Accordingly, training and inference logic can be implemented by overwriting the training_step(self, batch: torch.Tensor, batch_idx: int) -> float:()
, validation_step(self, batch: torch.Tensor, batch_idx: int) -> float:()
, and predict_step(self, batch: torch.Tensor, batch_idx: int) -> Any()
methods of models.pytorch_model.PytorchModel()
.
Additionally, the method input_dimensionality(self) -> int must be overwritten and return the input dimensionality expected by the custom model.
Integration of Custom Datasets¶
Custom datasets can be implemented by subclassing datasets.data_module.ActiveLearningDataModule()
, which is a subclass of the LightningModule()
class from PyTorchLightning.
Subclasses must implement the methods _create_training_set(self) -> torch.utils.data.Dataset()
, _create_validation_set(self) -> torch.utils.data.Dataset()
, and :py:meth:` _create_test_set(self) -> torch.utils.data.Dataset`. In these methods custom datasets for training, validation, and testing can be created and must be returned as instances of torch.utils.data.Dataset.

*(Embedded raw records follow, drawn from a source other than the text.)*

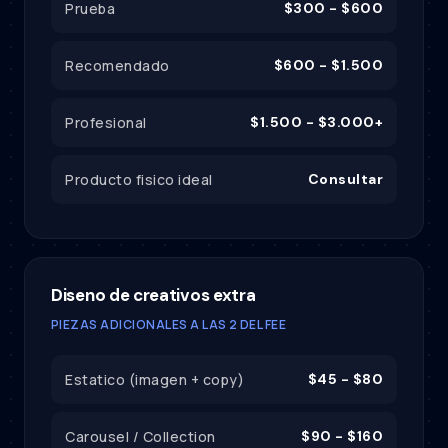
Prueba
$300 - $600
Recomendado
$600 - $1.500
Profesional
$1.500 - $3.000+
Producto fisico ideal
Consultar
Diseno de creativos extra
PIEZAS ADICIONALES A LAS 2 DEL FEE
Estatico (imagen + copy)
$45 - $80
Carousel / Collection
$90 - $160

The active learning mode requires subclasses to implement two additional methods: _create_unlabeled_set(self) -> torch.utils.data.Dataset()
and label_items(self, ids: List[str], pseudo_labels: Optional[Dict[str, Any]]) -> None. The first method must return an instance of torch.utils.data.Dataset, which represents the pool of unlabeled data from which a subset is to be selected for labeling.

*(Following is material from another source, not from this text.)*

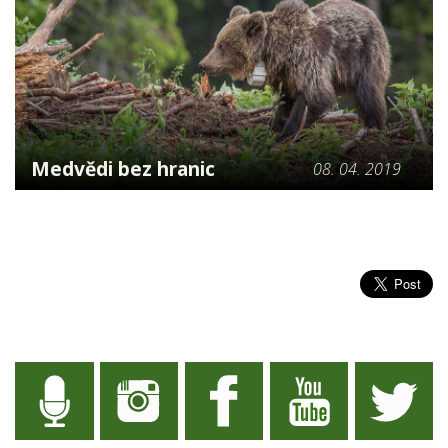
Medvědi bez hranic
08. 04. 2019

The second method will be called in the active learning loop to simulate the annotation procedure and should move the data items whose ID is in ids from the unlabeled dataset to the training dataset.
Additionally, subclasses of datasets.data_module.ActiveLearningDataModule()
must implement the method id_to_class_names(self) -> Dict[int, str]()
, which returns a dictionary mapping class indices to class names, and the method py:meth:multi_label(self) -> bool, which returns whether the dataset defines a single-label or a multi-label classification task.
Integration of Custom Query Strategies¶
Custom query strategies can be implemented by subclassing query_strategies.query_strategy.QueryStrategy()
and implementing the select_items_to_label()
method of this class.
This method will be called in each active learning iteration of the active learning loop. It must implement the logic for selecting the most informative subset of the unlabeled pool that should be labeled next.
For this, both the current model and the current datasets are passed as parameters.